_Assignment_
Every line from the line containing "diesel H, 5-7T" to the end of the data must appear in the answer exactly as it appears there, and nothing else.

_Dataset extract_
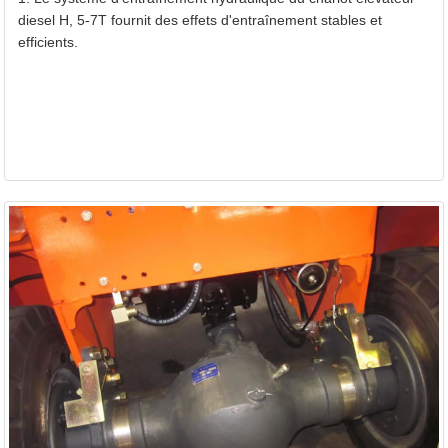
Répartition de la charge sur essieu (sans charge) (FR/R
diesel H, 5-7T fournit des effets d'entraînement stables et
efficients.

_Result of this task_
diesel H, 5-7T fournit des effets d'entraînement stables et
efficients.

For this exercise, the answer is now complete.